Exploitation forestière / Certificat européen de qualification : lancement du permis « tronçonneuse »

Le 16 février 2016

L’Association nationale pour la formation aux métiers de la forêt a présenté le 28 janvier à Paris son certificat européen de qualification pour garantir un niveau de formation standardisé à l’utilisation des tronçonneuses.

L’Association nationale pour la formation aux métiers de la forêt, réseau de centres de formation aux métiers de la forêt privés et publics, lance un certificat européen de qualification, le permis tronçonneuse, reconnu dans tous les pays européens, qui entre autres avantages vise à faciliter la circulation des professionnels du bûcheronnage dans ces pays en garantissant un niveau de formation standardisé et conforme aux obligations de sécurité (pour la France code du travail art L.4142-2).

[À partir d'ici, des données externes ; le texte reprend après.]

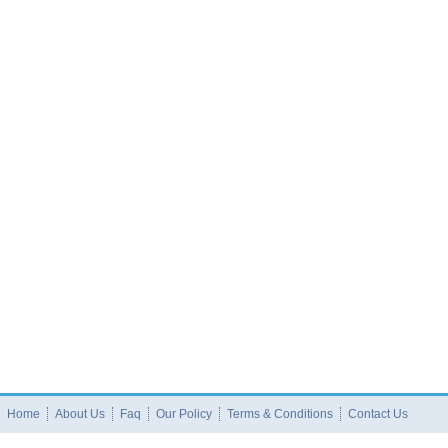
Home
About Us
Faq
Our Policy
Terms & Conditions
Contact Us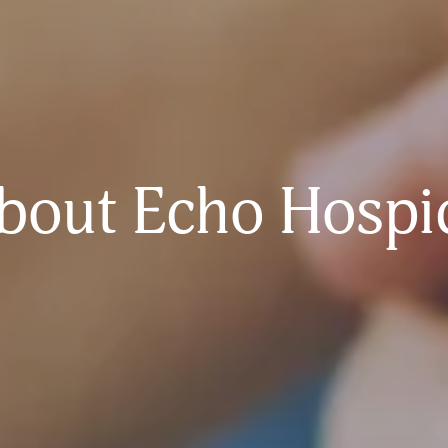
bout Echo Hospi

Un permis en quatre modules

Ce permis s’adresse aussi aux particuliers, bûcherons amateurs ou bricoleurs, et aux professionnels des espaces verts, grâce à une organisation en quatre modules progressifs, dont les premiers sont exigibles pour accéder aux suivants (ECC1 : le minimum pour tous ; ECC2 : abattage de petits bois ; ECC3 : abattage de gros bois ; ECC4 : arbres difficiles, chablis).
Le permis sera délivré dans les centres de formation accrédités par des agences nationales, elles-mêmes membres de l’agence européenne EFESC (European Forestry and Environmental Skills Council) garantissant une formation des formateurs homogène en Europe. Actuellement, neuf pays délivrent la formation et le certificat et trois sont en cours d’accréditation. En France, il existe déjà onze centres accrédités opérationnels répartis sur tout le territoire.

Accessible aux professionnels salariés

Ce «permis tronçonneuse» répond à un besoin clairement identifié de formation continue pour des salariés expérimentés mais n’ayant pas suivi de formation, un cas encore très fréquent. Dans ce cas, le besoin de formation des salariés est évalué en fonction de leur expérience et la durée de la formation est généralement courte. Le permis a un coût, 250 euros pour le module 1 (1 jour et demi de formation), 1.300 euros pour le module 2 (4 jours et demi de formation plus une demi-journée d’évaluation), et pour les modules 3 et 4 les coûts n’ont pas encore été communiqués. Mais il est possible pour l’employeur d’obtenir des aides pour former son salarié. Les titulaires du CAP ou du BPA de bûcheron peuvent désormais recevoir le permis tronçonneuse par équivalence (modules 1, 2 et 3).
La démarche du réseau est d’ailleurs bien comprise des fabricants de tronçonneuses, Stihl et Husqvarna, qui trouvent là le moyen de promouvoir une utilisation plus sûre mais aussi plus expérimentée de leurs matériels.
C’est ce souci de sécuriser le travail des bûcherons professionnels et amateurs qui est à l’origine il y a maintenant sept ans de l’initiative de partenaires européens composés de centres de formation et d’entrepreneurs de travaux forestiers de créer l’agence européenne EFESC (European Forestry and Environmental Skills Council) chargée d’agréer des standards européens de formation et d’accréditer des agences nationales chargées elles-mêmes d’accréditer des centres de formation. Il en résulte un certificat, European Chainsaw Certificate en anglais et permis tronçonneuse en français, un nom qui s’est révélé très «vendeur» pour la formation, qui ouvre les frontières aux candidats en leur permettant de se former dans un pays, être évalués dans un autre et travailler dans un troisième. Une mobilité dont on a vu l’intérêt en France pour les ETF notamment au moment des tempêtes, mais qui offre aussi de plus grandes possibilités aux salariés.